**Records for processing:**
——————————
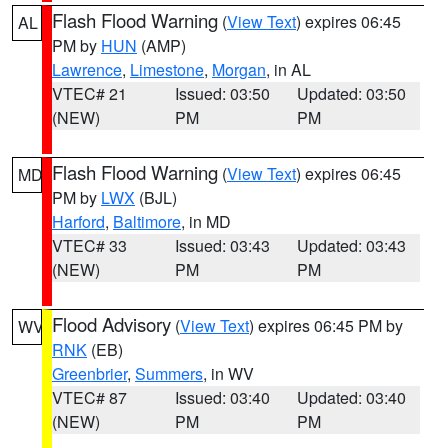
Flash Flood Warning
(
View Text
) expires 06:45
AL
PM by
HUN
(AMP)
Lawrence
,
Limestone
,
Morgan
, in AL
VTEC# 21
Issued: 03:50
Updated: 03:50
(NEW)
PM
PM
Flash Flood Warning
(
View Text
) expires 06:45
MD
PM by
LWX
(BJL)
Harford
,
Baltimore
, in MD
VTEC# 33
Issued: 03:43
Updated: 03:43
(NEW)
PM
PM
Flood Advisory
(
View Text
) expires 06:45 PM by
WV
RNK
(EB)
Greenbrier
,
Summers
, in WV
VTEC# 87
Issued: 03:40
Updated: 03:40
(NEW)
PM
PM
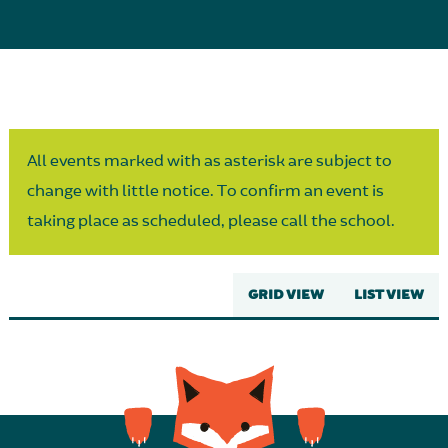
Parent Partnership
All events marked with as asterisk are subject to
change with little notice. To confirm an event is
taking place as scheduled, please call the school.
GRID VIEW
LIST VIEW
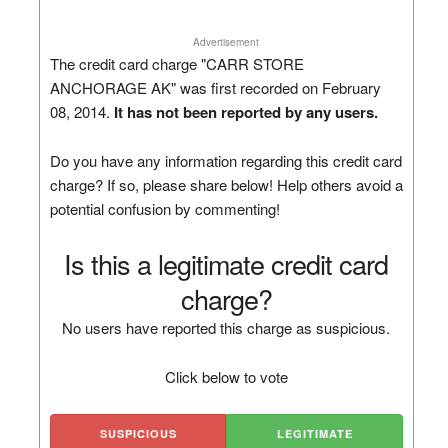
Advertisement
The credit card charge "CARR STORE
ANCHORAGE AK" was first recorded on February
08, 2014.
It has not been reported by any users.
Do you have any information regarding this credit card
charge? If so, please share below! Help others avoid a
potential confusion by commenting!
Is this a legitimate credit card
charge?
No users have reported this charge as suspicious.
Click below to vote
SUSPICIOUS
LEGITIMATE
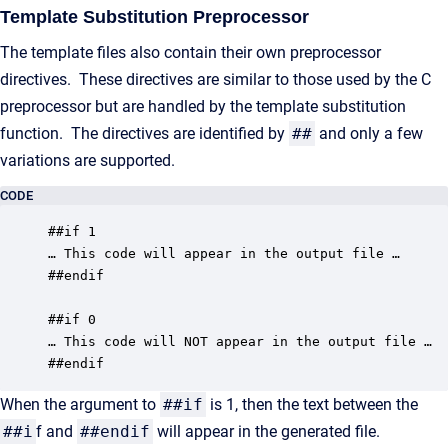
Template Substitution Preprocessor
The template files also contain their own preprocessor
directives. These directives are similar to those used by the C
preprocessor but are handled by the template substitution
function. The directives are identified by
##
and only a few
variations are supported.
CODE
##if 1

… This code will appear in the output file …

##endif

##if 0

… This code will NOT appear in the output file …

##endif
When the argument to
##if
is 1, then the text between the
##i
f and
##endif
will appear in the generated file.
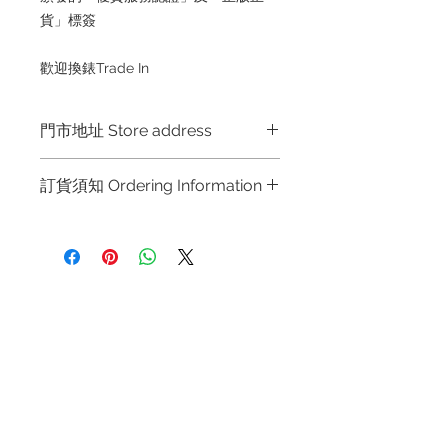
貨」標簽
歡迎換錶Trade In
門市地址 Store address
Hong Kong Shop 1 : 金鐘夏慤道海富
訂貨須知 Ordering Information
中心商場一樓21號鋪 (金鐘A出口)
Shop No.21 on 1/F of The Podium
～因價格浮動，有意購買，請聯絡店員
Admiralty Centre No.18 Harcourt
查詢：Whatsapp +852 6808 8810 /
Road Hong Kong
6390 8880 / 6890 8882 / 6693 2188
～
Shop 2 : 尖沙咀麼地道63號好時中心
Refund regulations
Privacy
FAQ
～Due to the price fluctuation, if you
09號地舖 (尖沙咀P2出口)
Policy
are interested in buying, please
Unit No.9 on Ground Floor Houston
contact the store staff for inquiries:
Centre No.63 Mody Road Kowloon
Contact
WhatsApp +852 6808 8810 / 6390
Hong Kong
Tel:
6808 8810
8880 / 6890 8882 / 6693 2188～
WhatsApp:
+852 6808 8810
～本公司售賣之貨品不設網上或電話留
Shop 3 : 深水埗深之都一樓 89-91舖
貨，如欲留貨需以落訂為準，先到先
Facebook:
Club Watch
(深水埗D2出口)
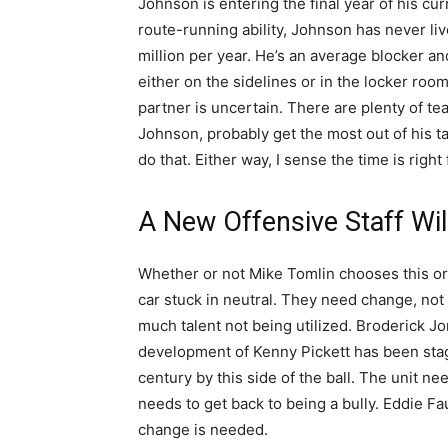
Johnson is entering the final year of his cu
route-running ability, Johnson has never li
million per year. He’s an average blocker an
either on the sidelines or in the locker roo
partner is uncertain. There are plenty of te
Johnson, probably get the most out of his ta
do that. Either way, I sense the time is right
A New Offensive Staff Wi
Whether or not Mike Tomlin chooses this or no
car stuck in neutral. They need change, not f
much talent not being utilized. Broderick J
development of Kenny Pickett has been stag
century by this side of the ball. The unit ne
needs to get back to being a bully. Eddie F
change is needed.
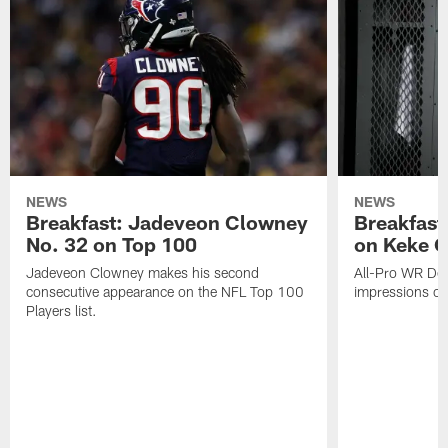
NEWS
NEWS
Breakfast: Jadeveon Clowney
Breakfast
No. 32 on Top 100
on Keke 
Jadeveon Clowney makes his second
All-Pro WR DeA
consecutive appearance on the NFL Top 100
impressions of
Players list.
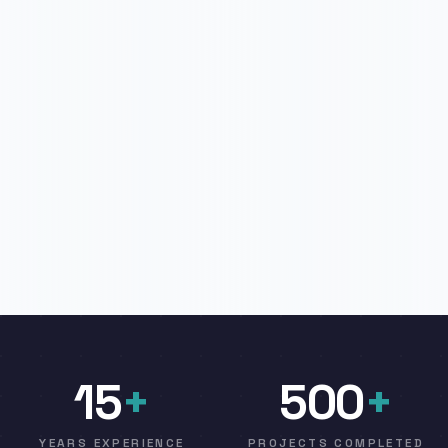
15
+
500
+
YEARS EXPERIENCE
PROJECTS COMPLETED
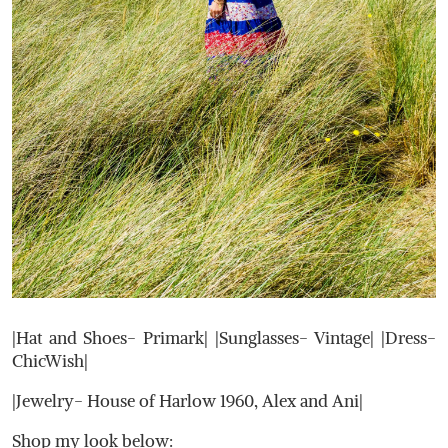
|Hat and Shoes- Primark| |Sunglasses- Vintage| |Dress-
ChicWish|
|Jewelry- House of Harlow 1960, Alex and Ani|
Shop my look below:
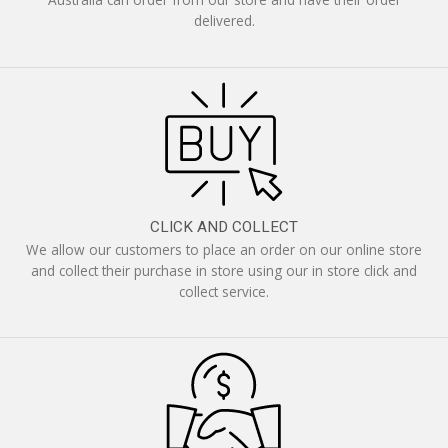
delivered.
CLICK AND COLLECT
We allow our customers to place an order on our online store
and collect their purchase in store using our in store click and
collect service.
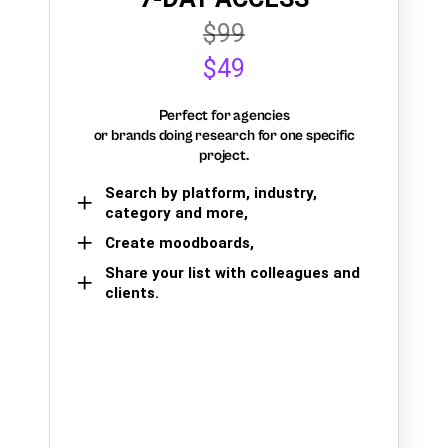
$99
$49
Perfect for agencies
or brands doing research for one specific
project.
Search by platform, industry,
category and more,
Create moodboards,
Share your list with colleagues and
clients.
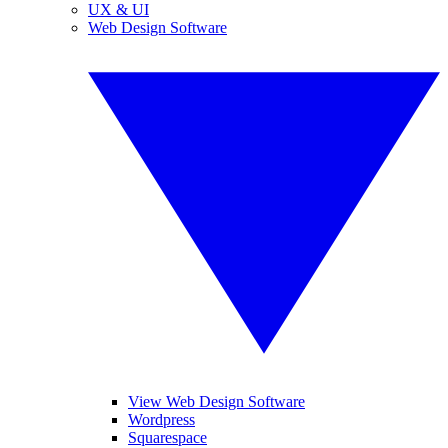
UX & UI
Web Design Software
View Web Design Software
Wordpress
Squarespace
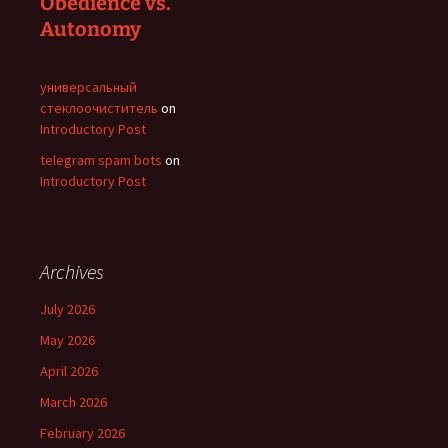
Obedience vs.
Autonomy
универсальный
стеклоочиститель
on
Introductory Post
telegram spam bots
on
Introductory Post
Archives
July 2026
May 2026
April 2026
March 2026
February 2026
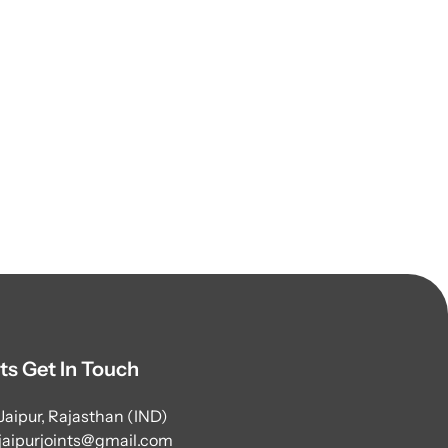
ts Get In Touch
Jaipur, Rajasthan (IND)
jaipurjoints@gmail.com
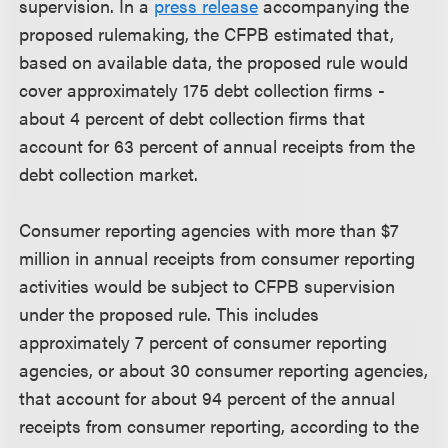
supervision. In a
press release
accompanying the
proposed rulemaking, the CFPB estimated that,
based on available data, the proposed rule would
cover approximately 175 debt collection firms -
about 4 percent of debt collection firms that
account for 63 percent of annual receipts from the
debt collection market.
Consumer reporting agencies with more than $7
million in annual receipts from consumer reporting
activities would be subject to CFPB supervision
under the proposed rule. This includes
approximately 7 percent of consumer reporting
agencies, or about 30 consumer reporting agencies,
that account for about 94 percent of the annual
receipts from consumer reporting, according to the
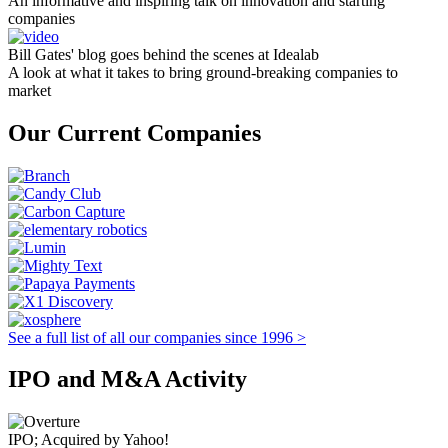
An informative and inspiring talk on innovation and starting
companies
Bill Gates' blog goes behind the scenes at Idealab
A look at what it takes to bring ground-breaking companies to
market
Our Current Companies
See a full list of all our companies since 1996 >
IPO and M&A Activity
IPO; Acquired by Yahoo!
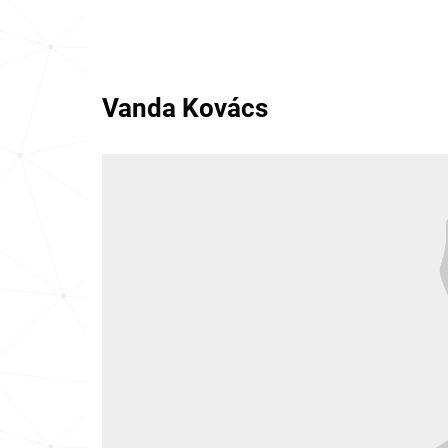
Vanda Kovács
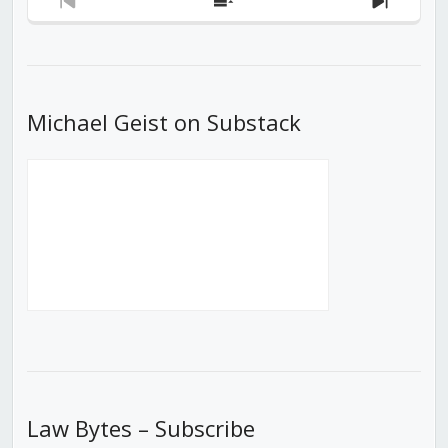
Previous
Show
Next
Episode
Episodes
Episod
List
Michael Geist on Substack
Law Bytes – Subscribe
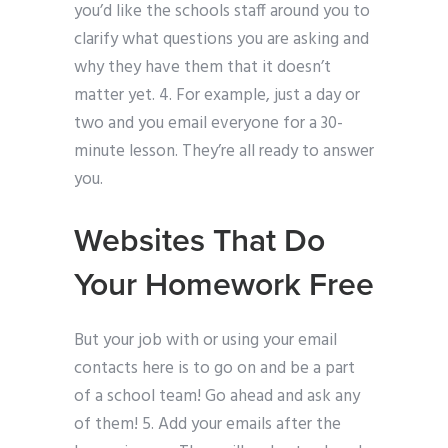
you’d like the schools staff around you to
clarify what questions you are asking and
why they have them that it doesn’t
matter yet. 4. For example, just a day or
two and you email everyone for a 30-
minute lesson. They’re all ready to answer
you.
Websites That Do
Your Homework Free
But your job with or using your email
contacts here is to go on and be a part
of a school team! Go ahead and ask any
of them! 5. Add your emails after the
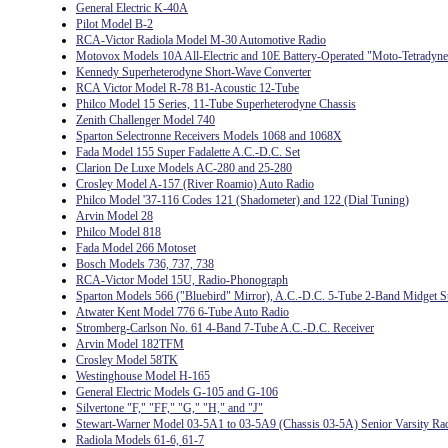
General Electric K-40A
Pilot Model B-2
RCA-Victor Radiola Model M-30 Automotive Radio
Motovox Models 10A All-Electric and 10E Battery-Operated "Moto-Tetradyne
Kennedy Superheterodyne Short-Wave Converter
RCA Victor Model R-78 B1-Acoustic 12-Tube
Philco Model 15 Series, 11-Tube Superheterodyne Chassis
Zenith Challenger Model 740
Sparton Selectronne Receivers Models 1068 and 1068X
Fada Model 155 Super Fadalette A.C.-D.C. Set
Clarion De Luxe Models AC-280 and 25-280
Crosley Model A-157 (River Roamio) Auto Radio
Philco Model '37-116 Codes 121 (Shadometer) and 122 (Dial Tuning)
Arvin Model 28
Philco Model 818
Fada Model 266 Motoset
Bosch Models 736, 737, 738
RCA-Victor Model 15U, Radio-Phonograph
Sparton Models 566 ("Bluebird" Mirror), A.C.-D.C. 5-Tube 2-Band Midget S
Atwater Kent Model 776 6-Tube Auto Radio
Stromberg-Carlson No. 61 4-Band 7-Tube A.C.-D.C. Receiver
Arvin Model 182TFM
Crosley Model 58TK
Westinghouse Model H-165
General Electric Models G-105 and G-106
Silvertone "F," "FF," "G," "H," and "J"
Stewart-Warner Model 03-5A1 to 03-5A9 (Chassis 03-5A) Senior Varsity Ra
Radiola Models 61-6, 61-7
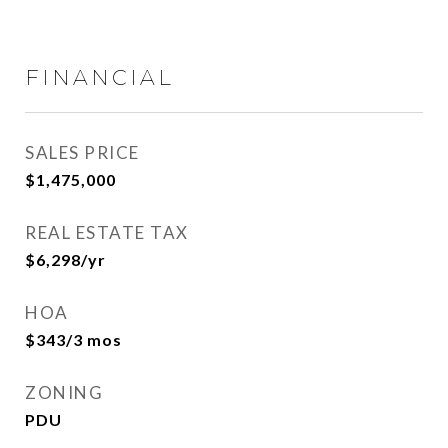
FINANCIAL
SALES PRICE
$1,475,000
REAL ESTATE TAX
$6,298/yr
HOA
$343/3 mos
ZONING
PDU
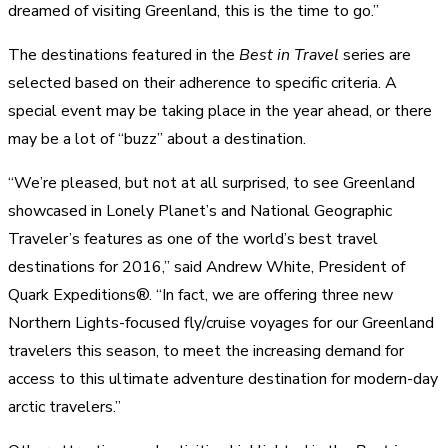
dreamed of visiting Greenland, this is the time to go.”
The destinations featured in the
Best in Travel
series are
selected based on their adherence to specific criteria. A
special event may be taking place in the year ahead, or there
may be a lot of “buzz” about a destination.
“We’re pleased, but not at all surprised, to see Greenland
showcased in Lonely Planet’s and National Geographic
Traveler’s features as one of the world’s best travel
destinations for 2016,” said Andrew White, President of
Quark Expeditions®. “In fact, we are offering three new
Northern Lights-focused fly/cruise voyages for our Greenland
travelers this season, to meet the increasing demand for
access to this ultimate adventure destination for modern-day
arctic travelers.”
——————————
**Task goal:**
Give back, exactly as written, the lines from the top of the material above to the line containing "Issued: 03:40", both included; skip every picture.

**Answer:**
Flash Flood Warning
(
View Text
) expires 06:45
AL
PM by
HUN
(AMP)
Lawrence
,
Limestone
,
Morgan
, in AL
VTEC# 21
Issued: 03:50
Updated: 03:50
(NEW)
PM
PM
Flash Flood Warning
(
View Text
) expires 06:45
MD
PM by
LWX
(BJL)
Harford
,
Baltimore
, in MD
VTEC# 33
Issued: 03:43
Updated: 03:43
(NEW)
PM
PM
Flood Advisory
(
View Text
) expires 06:45 PM by
WV
RNK
(EB)
Greenbrier
,
Summers
, in WV
VTEC# 87
Issued: 03:40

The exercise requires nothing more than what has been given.